One of four children, it was evident from a young age that young Ralph John Rabie was drawn to music. His mother recalled how as a very young boy he would listen to the music of the well-known American Country and Western singer, Jim Reeves.
He grew up in various towns on the platteland of South Africa because his father, who worked for a parastatal company, was obliged to move often as a result of his job.
Because of his obvious musical talent, the family bought an organ for him to use. He quickly learned to play just about any melody on the organ, including classical music. According to his family, people would be amazed when the young prodigy would pile telephone directories on top of a chair in order to reach the keyboard. Soon he learned to play the Wedding March by heart and began playing at weddings by the age of eleven.
Rabie went to Sasolburg High School, he would play the guitar for a group of close friends and confided in them that he dreamed of one day becoming a famous singer. His friends would laugh this off because they could not see how a boy from such a backwater town as Kragbron (where Rabie’s family lived at that time) could ever become a famous musician.
After school, Rabie studied journalism at the University of Potchefstroom. At university he started performing at restaurants and other venues.
In 1980, Rabie married Anne Grobler, who was also a student at Potchefstroom University.
The couple moved to Cape Town where Rabie worked as a reporter. Anne gave birth to a baby boy who the couple named Reuben.
Anne and Ralph’s relationship was put under severe pressure as Rabie began to focus on his music career. Because Rabie was also working nights as a reporter, he hardly saw Anne, at times they would pass one another in the passageway as she was leaving for work and he was returning. Because of his increased involvement in music, Rabie was hanging out with a crowd who were involved in drug taking and of whom Anne did not approve. Eventually the couple agreed to separate.
Rabie had accepted a role as a reporter in Johannesburg and whilst there, he started to focus on his musical career in earnest.
He workshopped a cabaret with some other journalist friends and on the 7th December 1986 the cabaret was performed for a group of invited guests at the infamous Black Sun Theatre.
Shortly after this performance, Rabie moved into a flat in the Johannesburg suburb of Hillbrow. It was whilst living in Hillbrow that Rabie and André Letoit (who would later change his name to Koos Kombuis) started performing in concerts together. Rabie and Letoit would regularly appear at the Black Sun Theatre on Friday evenings and their shows became quite popular.

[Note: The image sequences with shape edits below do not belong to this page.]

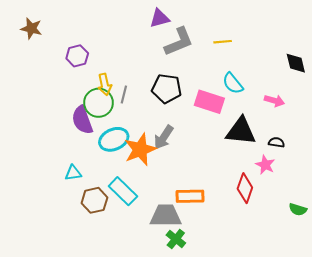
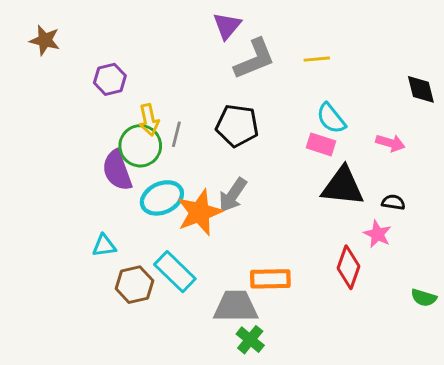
purple triangle: (160, 18) -> (227, 26), turned -35
pink rectangle: (209, 102) -> (321, 144), moved, size x0.7

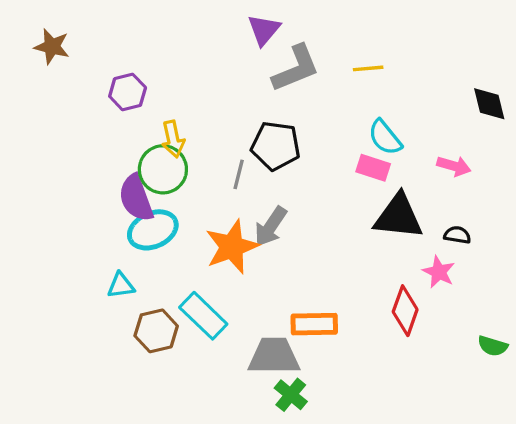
gray line: (176, 134) -> (239, 174), moved
cyan ellipse: (162, 198) -> (153, 230), moved

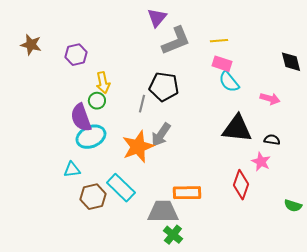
brown star: (52, 47) -> (31, 45), moved
pink rectangle: (373, 168) -> (222, 64), moved
green circle: (163, 169) -> (97, 101), size x0.6

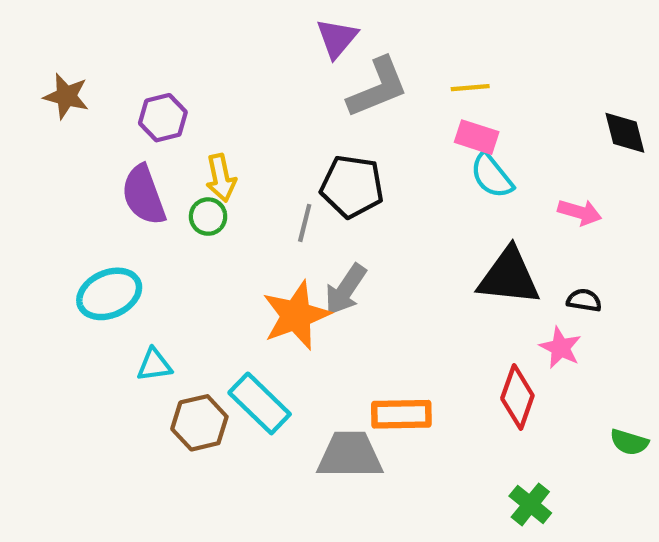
purple semicircle: (81, 118) -> (144, 195), moved
cyan ellipse: (91, 137) -> (109, 294), moved
green cross: (173, 235) -> (530, 504), moved

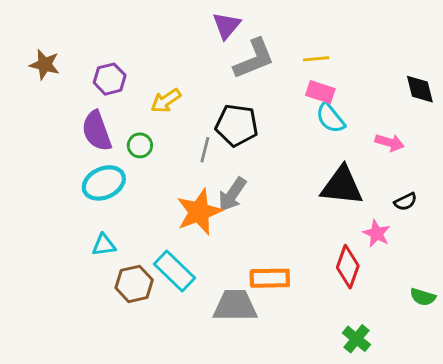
yellow arrow: (221, 178) -> (166, 101), moved, turned 68
cyan ellipse: (109, 294) -> (104, 183), moved
black semicircle: (584, 300) -> (405, 202), moved, turned 145

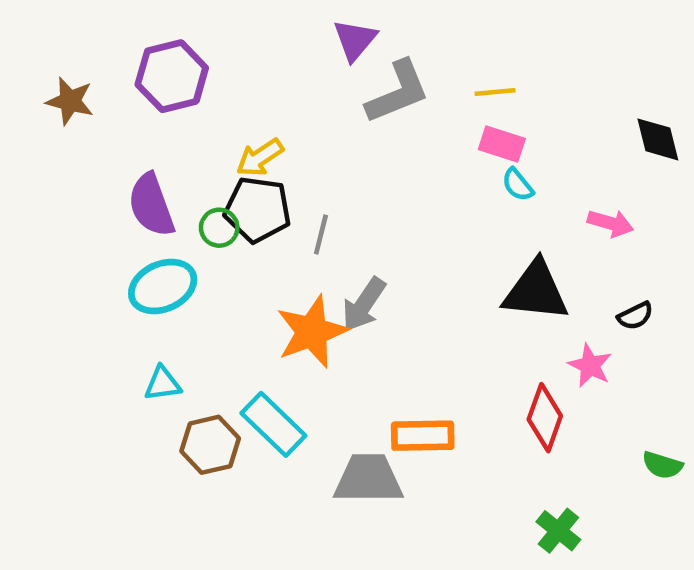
purple hexagon: (110, 79) -> (172, 76), moved, size x1.4
cyan semicircle: (330, 118) -> (518, 185), size x0.7
black pentagon: (237, 125) -> (258, 210), moved

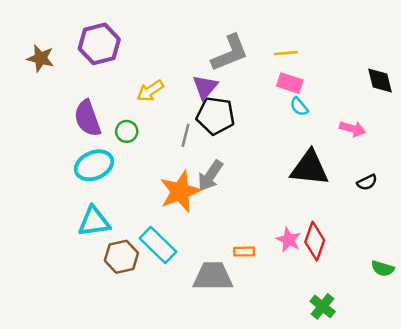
purple triangle: (355, 40) -> (205, 87), moved
black pentagon: (258, 210) -> (215, 116), moved
pink star: (590, 366) -> (289, 240), moved
cyan triangle: (163, 384) -> (94, 222), size x1.5
orange rectangle: (423, 436) -> (244, 252), size x0.6

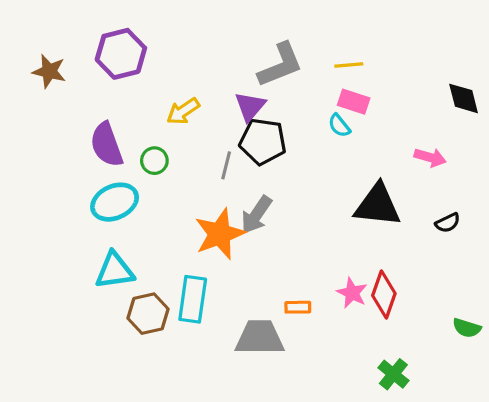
cyan semicircle: (299, 107) -> (339, 126), moved
cyan rectangle: (158, 245) -> (193, 299), turned 54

Eventually Rabie quit his job as a reporter and formed the Gereformeerde Blues Band (the Reformed Blues Band).
The first (and only) album by Die Gereformeerde Blues Band was called “Eet Kreef!” (Eat Crayfish!).
In 1989, Kerkorrel, the Gereformeerde Blues Band, Koos Kombuis and James Phillips set off on the Voëlvry tour which visited all the major Afrikaans universities in South Africa (a fair few of these institutions did not allow the musicians to perform on their campuses).
White South African parents as well as the Nationalist government, watched in disbelief as the tour incited a violent reaction in young Afrikaners, who made it quite clear that they were no longer prepared to support apartheid and rejected the notion of the conscription of white boys into the army to defend the policies of the white minority government.
Because his career as a journalist had made him familiar with how the media operated, Kerkorrel became the spokesman for the musicians. As a result, he attracted the attention of the South African security police and was placed under surveillance.
The uproar that the tour caused in the Afrikaner community and the knock-on effect that this had on the Nationalist government, has been likened by Koos Kombuis to a tiny stone that ultimately felled the mighty apartheid government, which was already stumbling as a result of sanctions and the ongoing armed struggle put in place by the ANC and other black liberation organisations.
In 1990 Nelson Mandela was released from prison and four years later the first democratic election was held in South Africa.